Zhang Yani, Pham Binh T, Eckstein Miguel P
Vision and Image Understanding Laboratory, Department of Psychology, University of California, Santa Barbara, California 93106, USA.
Med Phys. 2007 Aug;34(8):3312-22. doi: 10.1118/1.2756603.
The inclusion of internal noise in model observers is a common method to allow for quantitative comparisons between human and model observer performance in visual detection tasks. In this article, we studied two different strategies for inserting internal noise into Hotelling model observers. In the first strategy, internal noise was added to the output of individual channels: (a) Independent nonuniform channel noise, (b) independent uniform channel noise. In the second strategy, internal noise was added to the decision variable arising from the combination of channel responses. The standard deviation of the zero mean internal noise was either constant or proportional to: (a) the decision variable's standard deviation due to the external noise, (b) the decision variable's variance caused by the external noise, (c) the decision variable magnitude on a trial to trial basis. We tested three model observers: square window Hotelling observer (HO), channelized Hotelling observer (CHO), and Laguerre-Gauss Hotelling observer (LGHO) using a four alternative forced choice (4AFC) signal known exactly but variable task with a simulated signal embedded in real x-ray coronary angiogram backgrounds. The results showed that the internal noise method that led to the best prediction of human performance differed across the studied model observers. The CHO model best predicted human observer performance with the channel internal noise. The HO and LGHO best predicted human observer performance with the decision variable internal noise. The present results might guide researchers with the choice of methods to include internal noise into Hotelling model observers when evaluating and optimizing medical image quality.

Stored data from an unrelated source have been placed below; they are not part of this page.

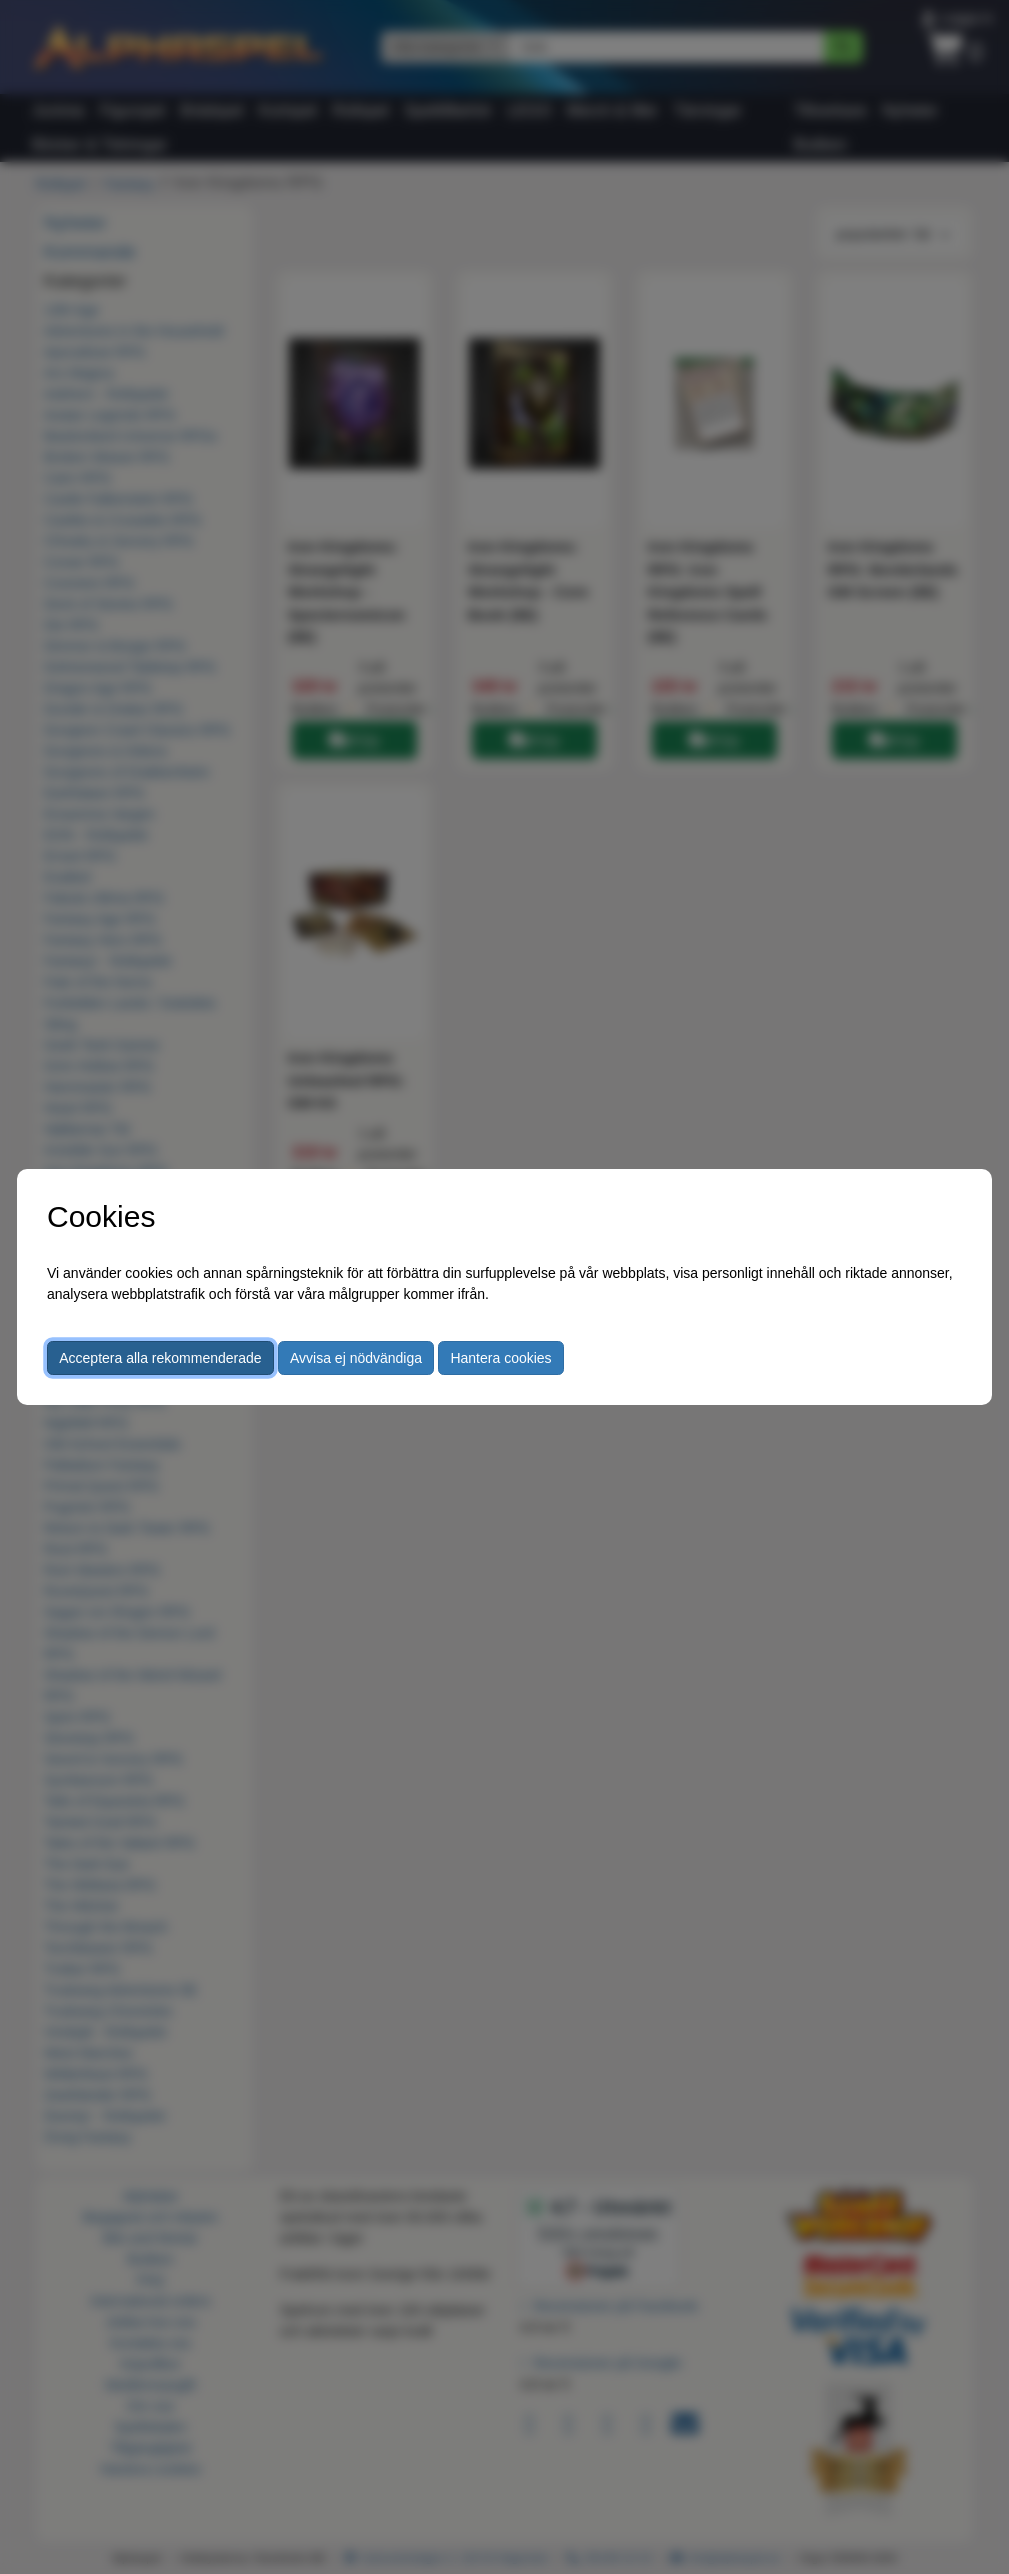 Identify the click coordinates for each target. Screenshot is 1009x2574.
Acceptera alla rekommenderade (160, 1358)
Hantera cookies (500, 1358)
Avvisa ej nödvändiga (356, 1358) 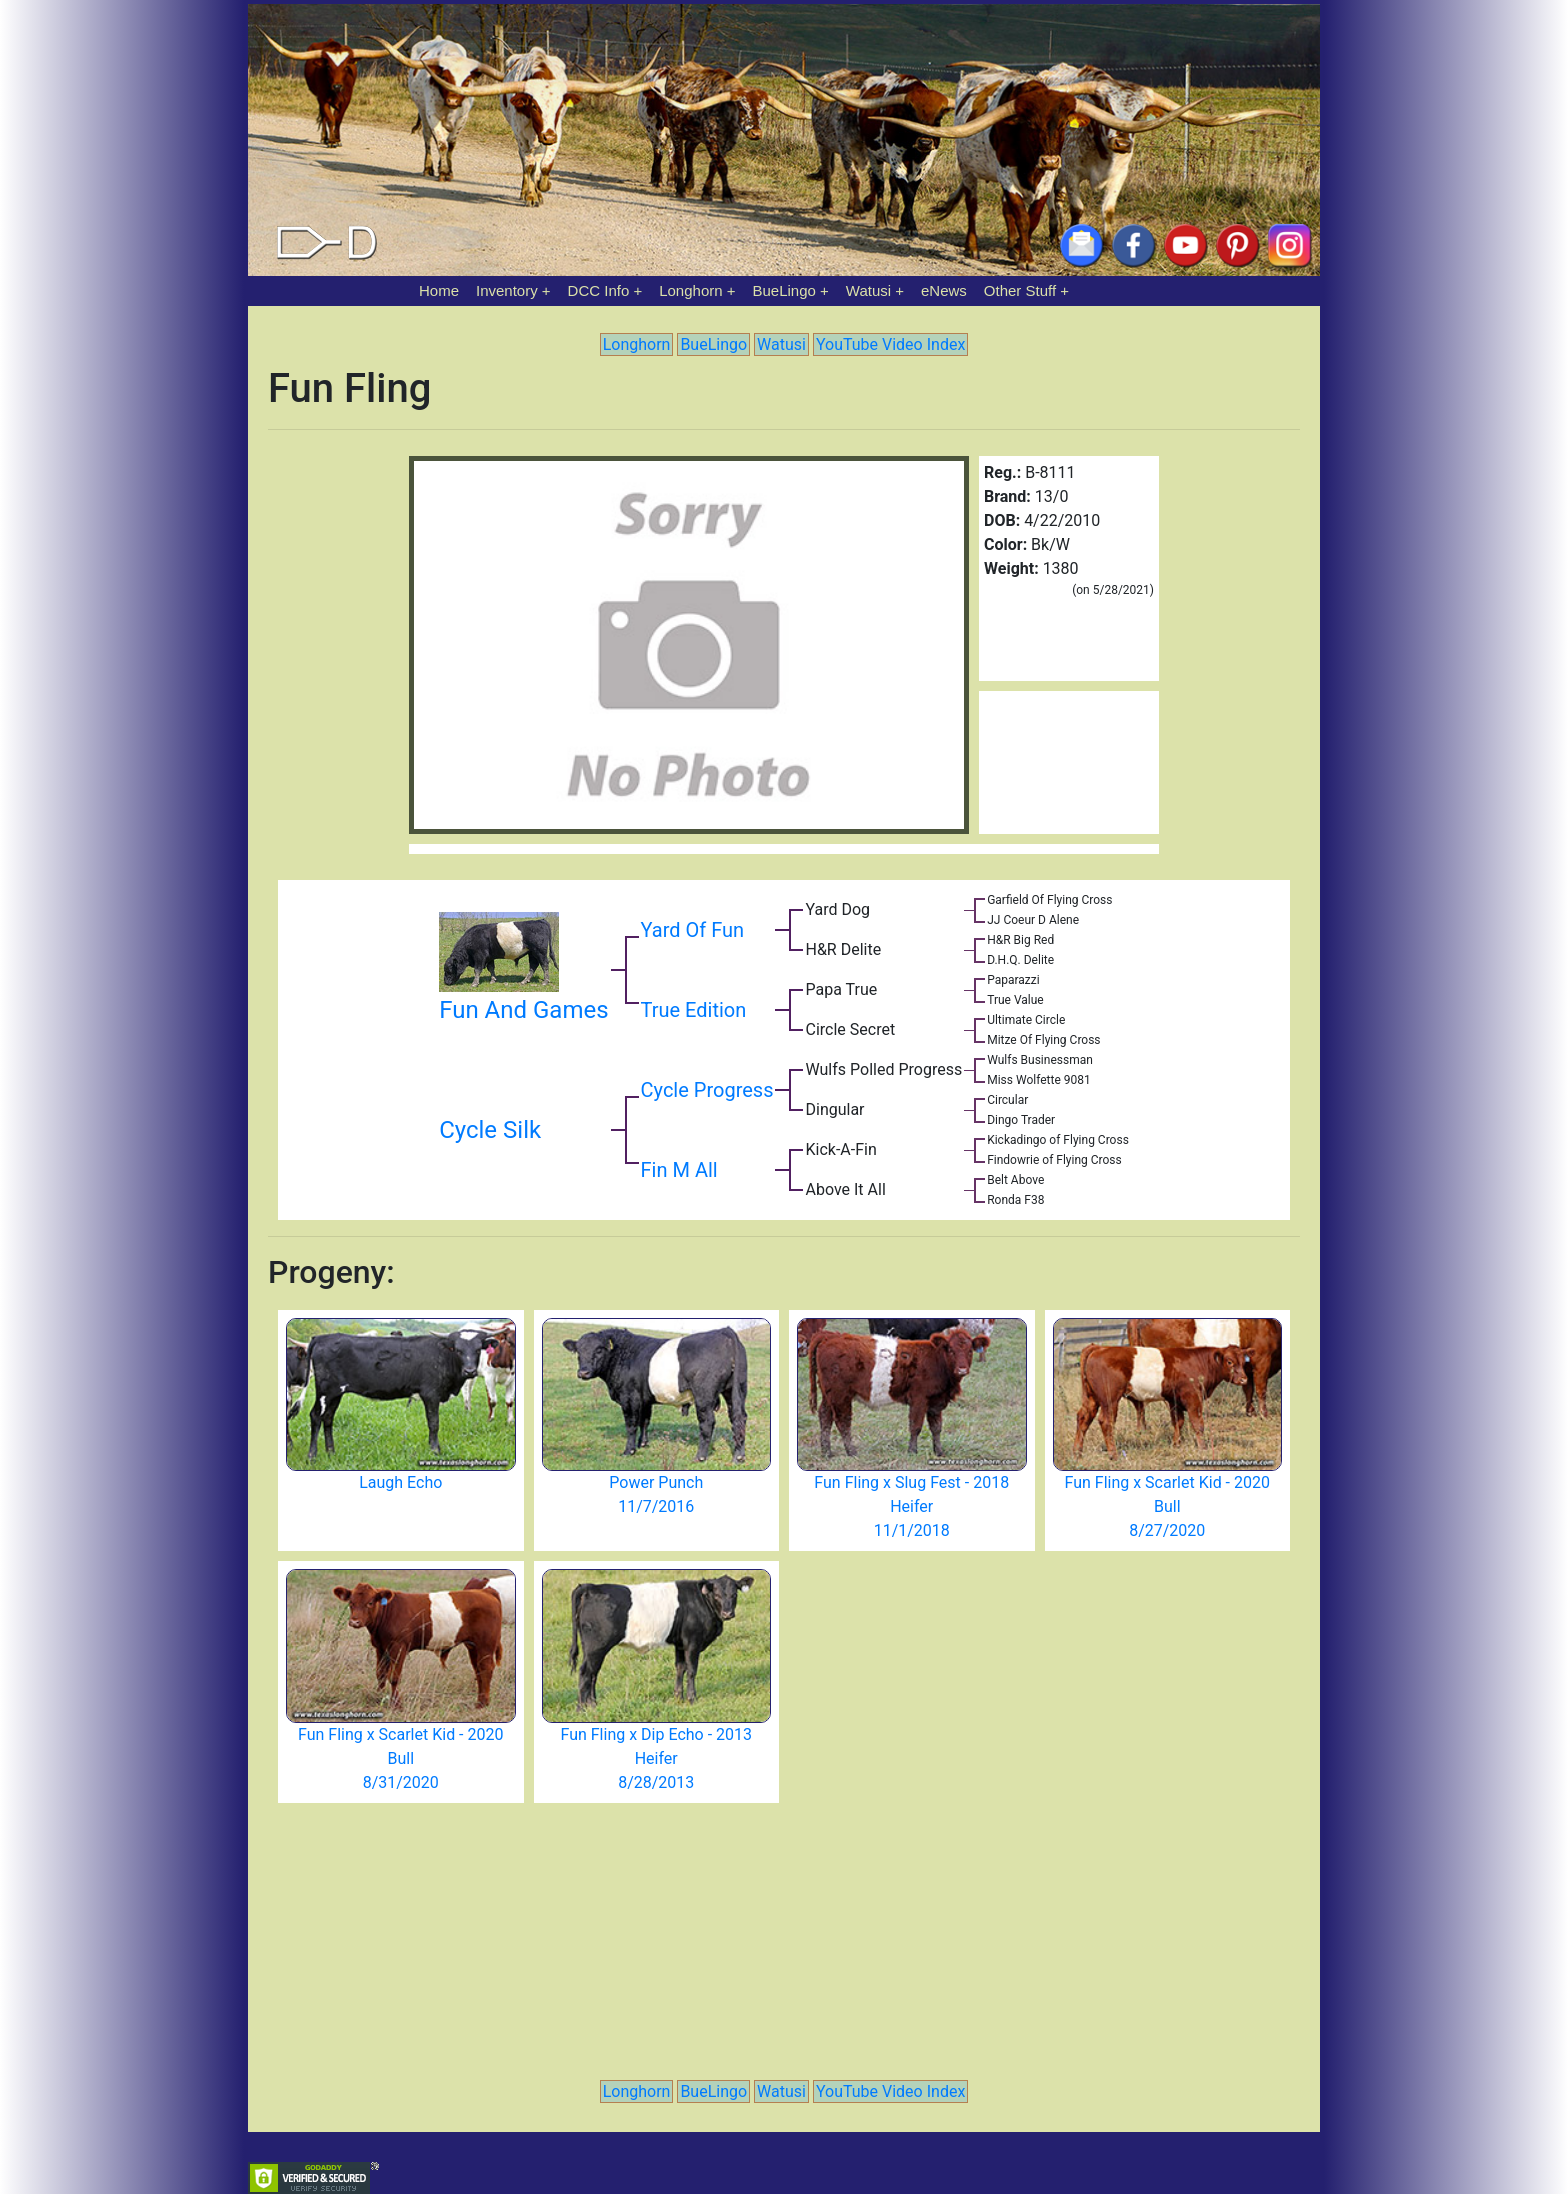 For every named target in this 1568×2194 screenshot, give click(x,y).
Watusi (868, 290)
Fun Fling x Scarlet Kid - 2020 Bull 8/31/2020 (400, 1758)
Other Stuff (1020, 290)
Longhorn (690, 290)
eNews (944, 290)
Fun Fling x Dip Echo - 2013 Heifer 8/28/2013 (656, 1758)
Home (439, 290)
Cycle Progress (707, 1090)
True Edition (694, 1010)
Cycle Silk (490, 1130)
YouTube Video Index (890, 344)
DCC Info (599, 290)
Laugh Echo (400, 1482)
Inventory (507, 290)
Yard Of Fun (693, 930)
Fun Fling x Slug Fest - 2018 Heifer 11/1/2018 (911, 1506)
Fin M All (679, 1170)
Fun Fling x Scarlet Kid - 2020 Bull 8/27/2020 (1167, 1506)
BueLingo (784, 290) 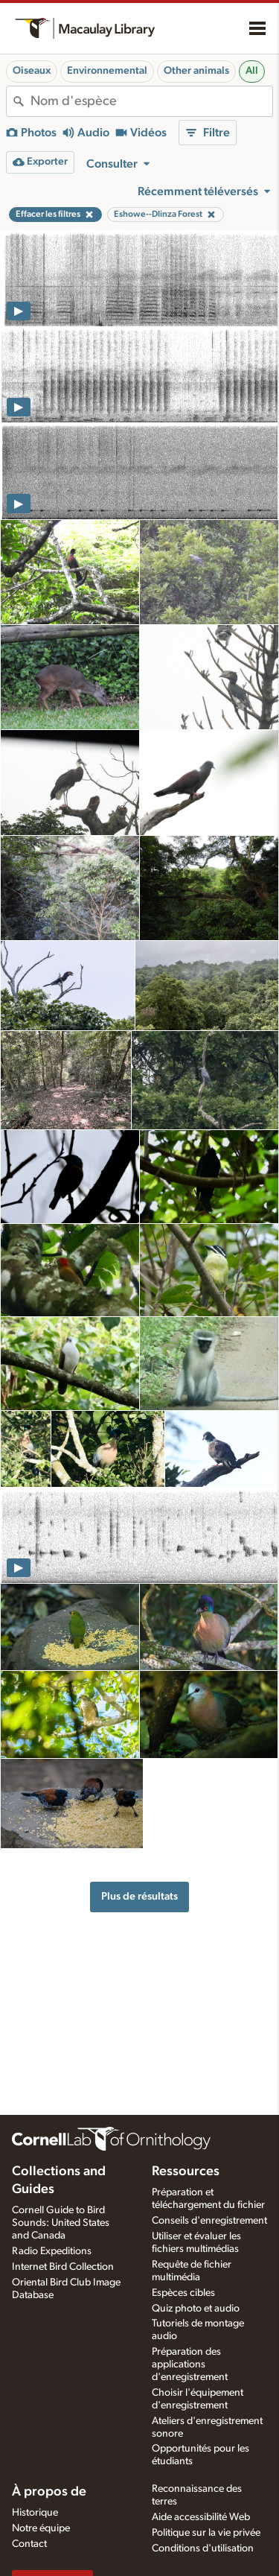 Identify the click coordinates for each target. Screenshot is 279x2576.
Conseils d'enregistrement (209, 2220)
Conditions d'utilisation (203, 2548)
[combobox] (151, 101)
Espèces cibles (183, 2293)
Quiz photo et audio (196, 2308)
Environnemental (107, 71)
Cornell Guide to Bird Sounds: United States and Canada (60, 2223)
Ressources (185, 2171)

在模型观察者中纳入内部噪声是一种常用方法,可用于在视觉检测任务中对人类和模型观察者的性能进行定量比较。在本文中,我们研究了将内部噪声插入到霍特林模型观察者中的两种不同策略。在第一种策略中,内部噪声被添加到各个通道的输出中:(a)独立的非均匀通道噪声,(b)独立的均匀通道噪声。在第二种策略中,内部噪声被添加到由通道响应组合产生的决策变量中。零均值内部噪声的标准差要么是恒定的,要么与以下因素成比例:(a)由于外部噪声导致的决策变量的标准差,(b)由外部噪声引起的决策变量的方差,(c)每次试验中决策变量的大小。我们使用一种四择一强制选择(4AFC)信号确切已知但可变的任务,在真实的x射线冠状动脉造影背景中嵌入模拟信号,测试了三种模型观察者:方形窗口霍特林观察者(HO)、通道化霍特林观察者(CHO)和拉盖尔 - 高斯霍特林观察者(LGHO)。结果表明,在所研究的模型观察者中,导致对人类性能最佳预测的内部噪声方法各不相同。CHO模型在通道内部噪声情况下对人类观察者性能的预测最佳。HO和LGHO在决策变量内部噪声情况下对人类观察者性能的预测最佳。当前结果可能会指导研究人员在评估和优化医学图像质量时,选择将内部噪声纳入霍特林模型观察者的方法。